Two new professional guidance counselors have been added - one will work specifically with transfer students and the other with students who are undecided on their major.

Students are pictured making use of the renovated and enlarged reception area in the University Academic Advising Center (UAAC) located in Southwick Hall. Students, faculty and staff are invited to an open house at the UAAC from 3-5 p.m. April 24 where they can visit with advisors and learn more about the University's now one center for advisement.

Another professional counselor will be hired to work with faculty advisors in the College of Engineering and Computer Science. The center also oversees all students who serve as mentors in the Sophomore Academic Mentoring program.

Other advisement task force recommendations included going paperless as much as possible while still providing student confidentially and information they need to avoid taking excessive hours and graduate in a timely manner.

Hagerty said this goal will be made easier with DegreeWorks, a software program implemented recently at UT Pan American that allows students to see all their academic information, including what classes they have taken and the grades they earned, what courses they need to take, their grade point averages and what advising they would need.
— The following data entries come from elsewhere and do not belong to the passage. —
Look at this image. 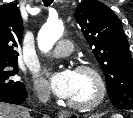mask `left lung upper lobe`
Wrapping results in <instances>:
<instances>
[{
  "mask_svg": "<svg viewBox=\"0 0 133 118\" xmlns=\"http://www.w3.org/2000/svg\"><path fill=\"white\" fill-rule=\"evenodd\" d=\"M75 19L105 75L113 106L133 110L132 56L119 18L102 2L84 0Z\"/></svg>",
  "mask_w": 133,
  "mask_h": 118,
  "instance_id": "5c2ea615",
  "label": "left lung upper lobe"
}]
</instances>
DegreeWorks will also allow advisor notes that subsequent advisors and the student will be able to read.

"The advantages of going paperless are there are more chances of communication from one advisor to the next; there are more chances for students to see what they were advised; and there are more chances of them to monitor their own academic progress. It fosters more student responsibility," she said.

Hagerty said helping students shorten the time to graduation is imperative with the state instituting an enrollment cap to limit the number of hours students take to no more than 30 hours beyond what their degree plan requires. For hours beyond the cap, students will have to pay upward to out-of-state tuition. Also, effective in July 2012, the federal government will institute a new limit on the lifetime use of the Pell Grant to no more than 12 semesters, which will particularly affect part-time students, she said.
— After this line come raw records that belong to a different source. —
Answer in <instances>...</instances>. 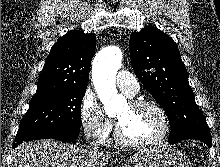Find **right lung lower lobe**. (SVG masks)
<instances>
[{"label": "right lung lower lobe", "mask_w": 220, "mask_h": 167, "mask_svg": "<svg viewBox=\"0 0 220 167\" xmlns=\"http://www.w3.org/2000/svg\"><path fill=\"white\" fill-rule=\"evenodd\" d=\"M79 131L80 130L62 132V133H57V134H42V135H39L37 137L31 138V139L26 140V141L52 138V139H56V140H60V141L69 142V141H73V140L77 139V137L79 135ZM22 142H24V141L15 142L13 147H16L17 145L21 144Z\"/></svg>", "instance_id": "obj_1"}]
</instances>
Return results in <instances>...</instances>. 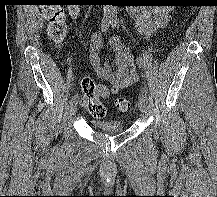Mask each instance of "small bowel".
<instances>
[{"instance_id": "c3829d8e", "label": "small bowel", "mask_w": 217, "mask_h": 197, "mask_svg": "<svg viewBox=\"0 0 217 197\" xmlns=\"http://www.w3.org/2000/svg\"><path fill=\"white\" fill-rule=\"evenodd\" d=\"M172 9L169 6H157L153 8L134 7L130 9V15L135 20L138 31L149 38L160 29L166 27L172 20ZM69 15L76 19L80 14L78 5L73 4L68 7ZM103 40L100 33H93L90 43V63L97 75L110 82L111 86L107 95L117 94L121 88L133 85L138 81V73L135 68L134 57L122 42L119 36H114L110 40V48L113 51V64L106 62L101 64L100 51Z\"/></svg>"}]
</instances>
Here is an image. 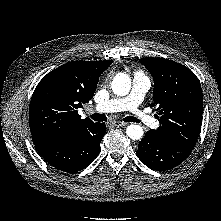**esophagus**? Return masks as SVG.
<instances>
[{
    "label": "esophagus",
    "mask_w": 221,
    "mask_h": 221,
    "mask_svg": "<svg viewBox=\"0 0 221 221\" xmlns=\"http://www.w3.org/2000/svg\"><path fill=\"white\" fill-rule=\"evenodd\" d=\"M112 125L115 126V127H122V126L127 125V123L123 122V121L115 120V121L112 122Z\"/></svg>",
    "instance_id": "esophagus-1"
}]
</instances>
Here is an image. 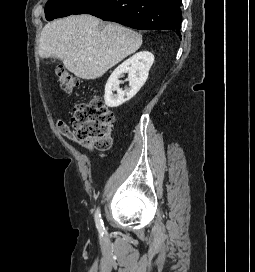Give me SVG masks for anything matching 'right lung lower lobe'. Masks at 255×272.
<instances>
[{"mask_svg": "<svg viewBox=\"0 0 255 272\" xmlns=\"http://www.w3.org/2000/svg\"><path fill=\"white\" fill-rule=\"evenodd\" d=\"M181 0H90L73 14H91L134 29L172 30L180 38Z\"/></svg>", "mask_w": 255, "mask_h": 272, "instance_id": "right-lung-lower-lobe-1", "label": "right lung lower lobe"}]
</instances>
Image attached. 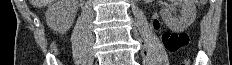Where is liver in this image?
Returning a JSON list of instances; mask_svg holds the SVG:
<instances>
[{
    "instance_id": "1",
    "label": "liver",
    "mask_w": 232,
    "mask_h": 65,
    "mask_svg": "<svg viewBox=\"0 0 232 65\" xmlns=\"http://www.w3.org/2000/svg\"><path fill=\"white\" fill-rule=\"evenodd\" d=\"M31 4L35 7H44L52 4L55 0H30Z\"/></svg>"
}]
</instances>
"Everything is pushing students to graduate in four to six years," she said.

Students' motivation is higher if they feel like they know where they are going, Hagerty said.

"The more we ask the kinds of questions that help them do career goal setting and academic planning from the beginning, the more it helps them to stay on track and not take courses they don't need. Advising is not telling another person what to do, advising is a partnership," she said.

The UAAC will showcase its new organizational structure as well as recent renovations that expanded the center's student reception area and added a computer lab at an open house on Tuesday, April 24 from 3-5 p.m. Students, faculty and staff are invited to enjoy refreshments and visit with the center's advisors during the event.